* **Activity**:
Keeping pictures out, repeat the lines of the listing below exactly, starting at its first line and finishing with the one that holds "Porsche 924 nasceu como Volkswagen".

----- Source data

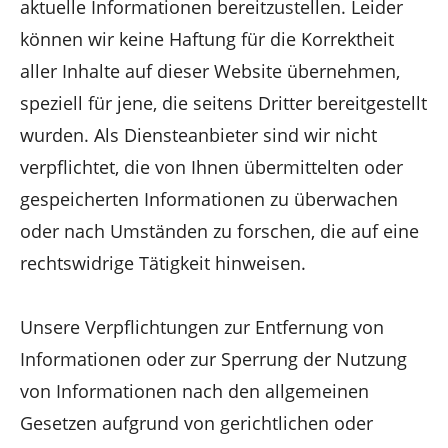
aktuelle Informationen bereitzustellen. Leider
können wir keine Haftung für die Korrektheit
aller Inhalte auf dieser Website übernehmen,
speziell für jene, die seitens Dritter bereitgestellt
wurden. Als Diensteanbieter sind wir nicht
verpflichtet, die von Ihnen übermittelten oder
gespeicherten Informationen zu überwachen
oder nach Umständen zu forschen, die auf eine
rechtswidrige Tätigkeit hinweisen.
Unsere Verpflichtungen zur Entfernung von
Informationen oder zur Sperrung der Nutzung
von Informationen nach den allgemeinen
Gesetzen aufgrund von gerichtlichen oder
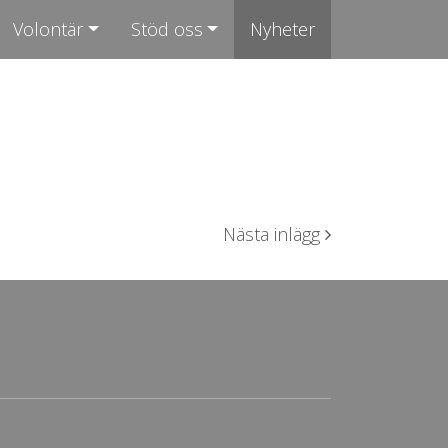
Volontär
Stöd oss
Nyheter
Nästa inlägg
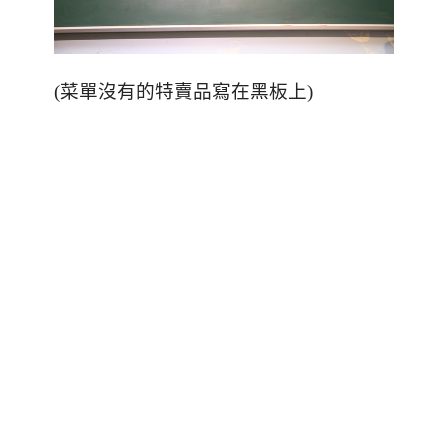
(
菜單沒有的特賣品寫在黑板上
)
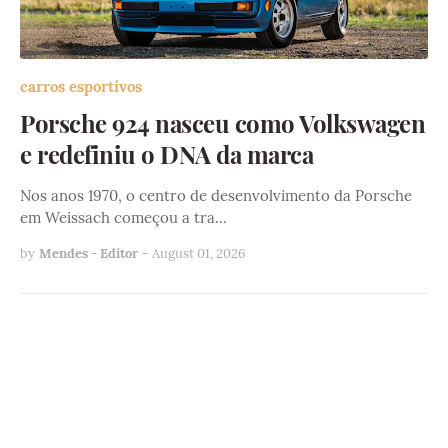
carros esportivos
Porsche 924 nasceu como Volkswagen
e redefiniu o DNA da marca
Nos anos 1970, o centro de desenvolvimento da Porsche
em Weissach começou a tra…
by
Mendes - Editor
-
August 01, 2026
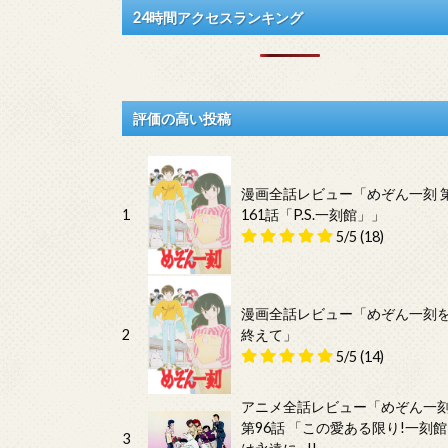
24時間アクセスランキング
評価の高い投稿
漫画全話レビュー「めぞん一刻 
1
161話「P.S.一刻館」」
5/5
(18)
漫画全話レビュー「めぞん一刻
2
終えて」
5/5
(14)
アニメ全話レビュー「めぞん一
第96話 「この愛ある限り!一刻館
3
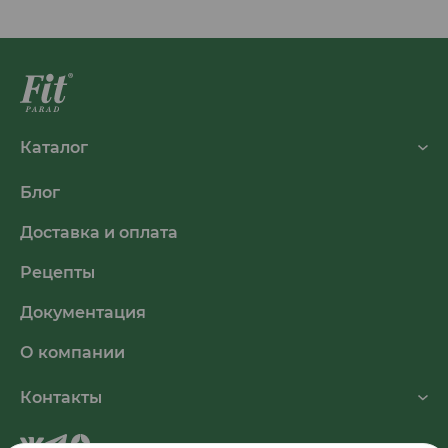
Каталог
Блог
Доставка и оплата
Рецепты
Документация
О компании
Контакты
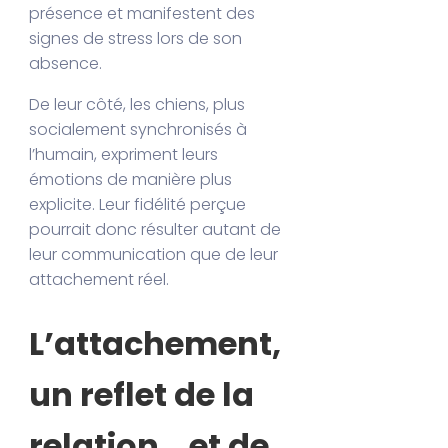
présence et manifestent des
signes de stress lors de son
absence.
De leur côté, les chiens, plus
socialement synchronisés à
l’humain, expriment leurs
émotions de manière plus
explicite. Leur fidélité perçue
pourrait donc résulter autant de
leur communication que de leur
attachement réel.
L’attachement,
un reflet de la
relation… et de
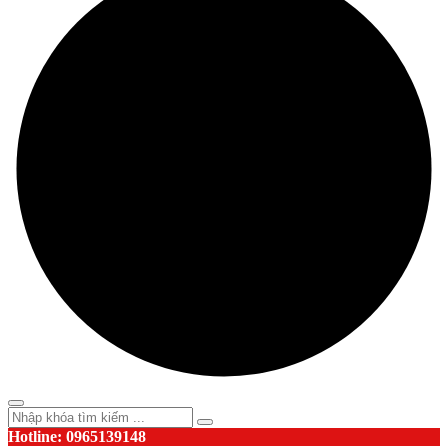
Hotline: 0965139148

----------

* **Result below**:
aktuelle Informationen bereitzustellen. Leider
können wir keine Haftung für die Korrektheit
aller Inhalte auf dieser Website übernehmen,
speziell für jene, die seitens Dritter bereitgestellt
wurden. Als Diensteanbieter sind wir nicht
verpflichtet, die von Ihnen übermittelten oder
gespeicherten Informationen zu überwachen
oder nach Umständen zu forschen, die auf eine
rechtswidrige Tätigkeit hinweisen.
Unsere Verpflichtungen zur Entfernung von
Informationen oder zur Sperrung der Nutzung
von Informationen nach den allgemeinen
Gesetzen aufgrund von gerichtlichen oder
Volontär
Stöd oss
Nyheter
Nästa inlägg
(
菜單沒有的特賣品寫在黑板上
)
carros esportivos
Porsche 924 nasceu como Volkswagen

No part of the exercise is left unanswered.